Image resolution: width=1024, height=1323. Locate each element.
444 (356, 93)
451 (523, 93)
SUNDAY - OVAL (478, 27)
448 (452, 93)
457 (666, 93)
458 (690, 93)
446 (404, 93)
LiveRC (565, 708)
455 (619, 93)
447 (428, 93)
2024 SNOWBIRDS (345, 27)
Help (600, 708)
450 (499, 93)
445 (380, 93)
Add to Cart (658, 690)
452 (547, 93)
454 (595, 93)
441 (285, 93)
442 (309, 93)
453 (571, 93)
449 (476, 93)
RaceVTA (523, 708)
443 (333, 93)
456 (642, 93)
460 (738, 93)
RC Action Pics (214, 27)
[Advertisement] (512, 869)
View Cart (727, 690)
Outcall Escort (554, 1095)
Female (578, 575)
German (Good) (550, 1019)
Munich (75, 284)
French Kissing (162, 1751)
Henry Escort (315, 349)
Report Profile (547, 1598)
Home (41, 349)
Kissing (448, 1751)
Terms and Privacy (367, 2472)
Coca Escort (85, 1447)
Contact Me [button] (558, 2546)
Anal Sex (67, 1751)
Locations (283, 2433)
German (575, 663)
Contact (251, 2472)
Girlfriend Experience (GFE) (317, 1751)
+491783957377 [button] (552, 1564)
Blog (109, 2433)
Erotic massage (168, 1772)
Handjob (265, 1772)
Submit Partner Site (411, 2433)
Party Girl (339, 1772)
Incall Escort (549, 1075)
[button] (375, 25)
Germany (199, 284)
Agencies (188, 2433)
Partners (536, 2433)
****************************************
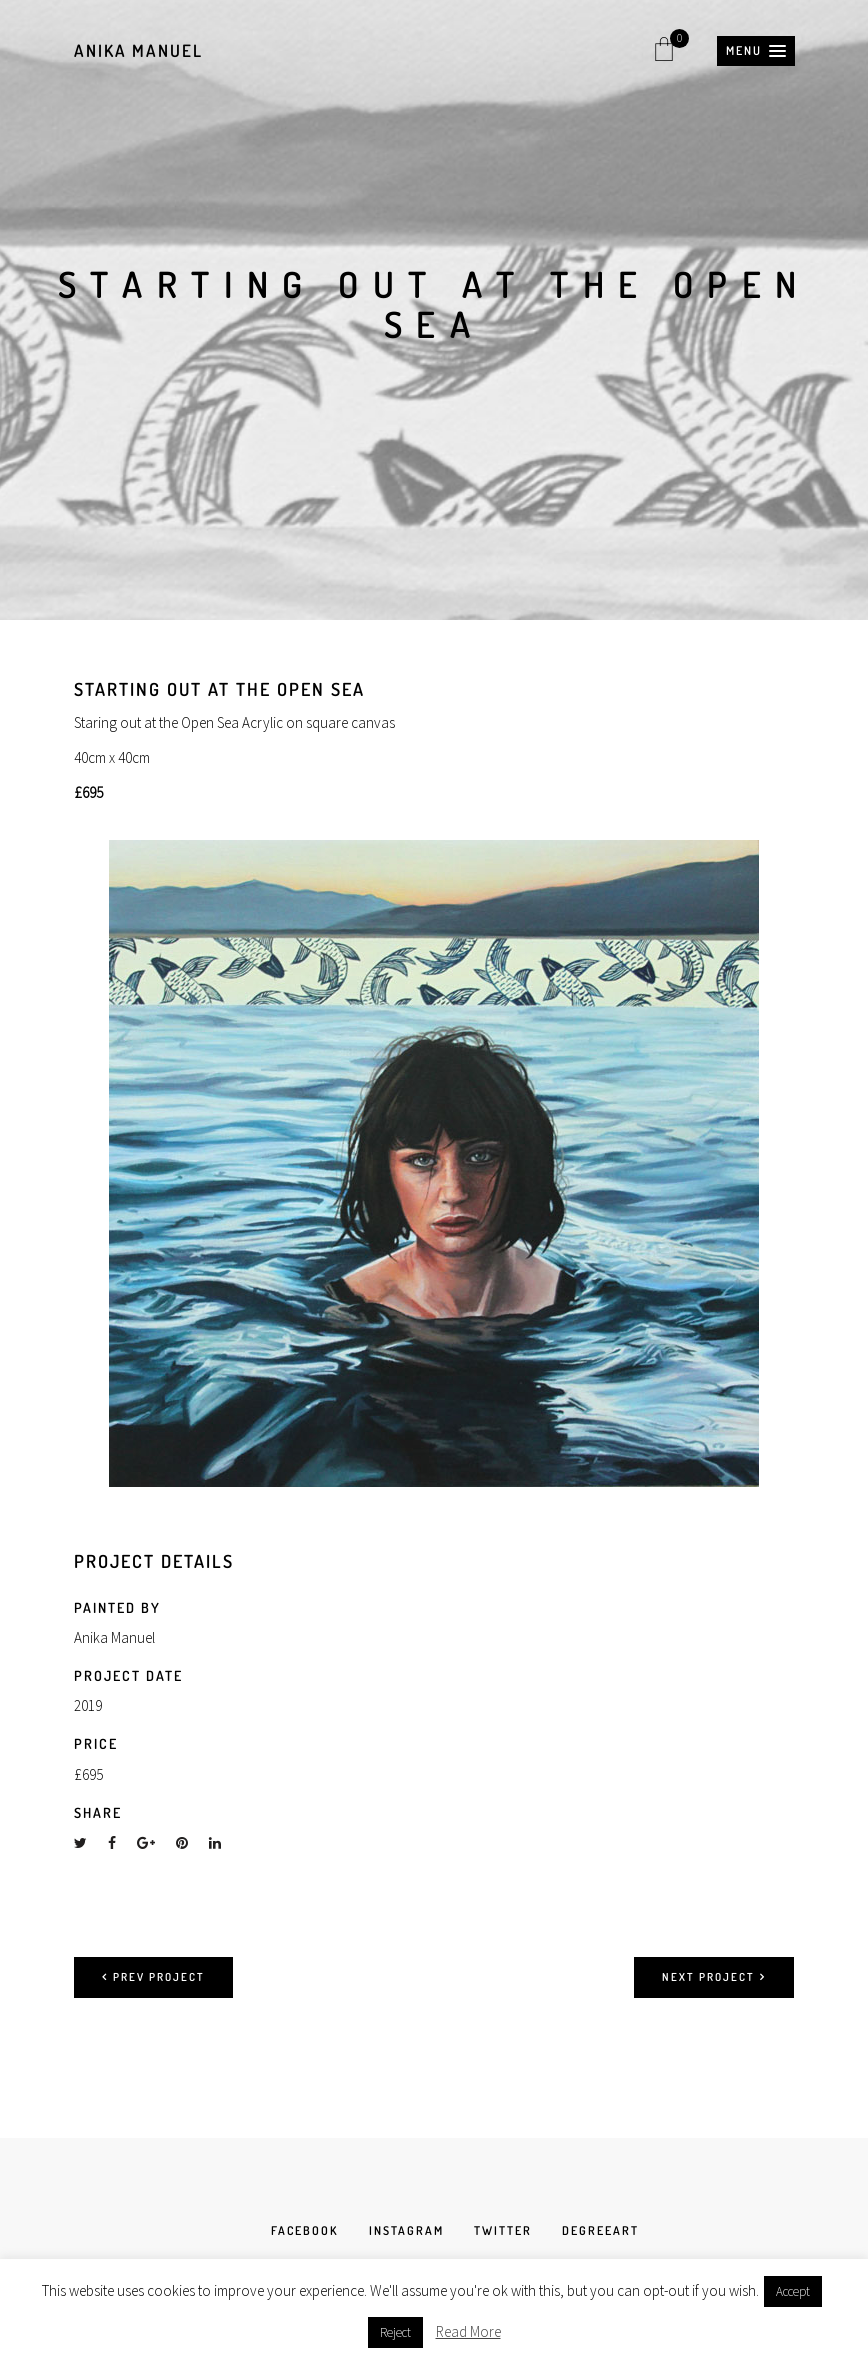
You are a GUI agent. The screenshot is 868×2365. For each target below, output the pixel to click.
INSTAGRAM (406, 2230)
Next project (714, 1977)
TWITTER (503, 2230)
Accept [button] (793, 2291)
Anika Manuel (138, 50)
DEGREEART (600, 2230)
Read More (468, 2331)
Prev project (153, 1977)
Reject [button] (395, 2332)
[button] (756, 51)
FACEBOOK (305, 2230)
****************************************
**WHAT YOU ARE ASKED TO DO:** From the listing above, collect every line that mentions the word "button".

**PROBLEM SOLUTION:**
Contact Me [button] (558, 2546)
+491783957377 [button] (552, 1564)
[button] (375, 25)
Accept [button] (793, 2291)
Reject [button] (395, 2332)
[button] (756, 51)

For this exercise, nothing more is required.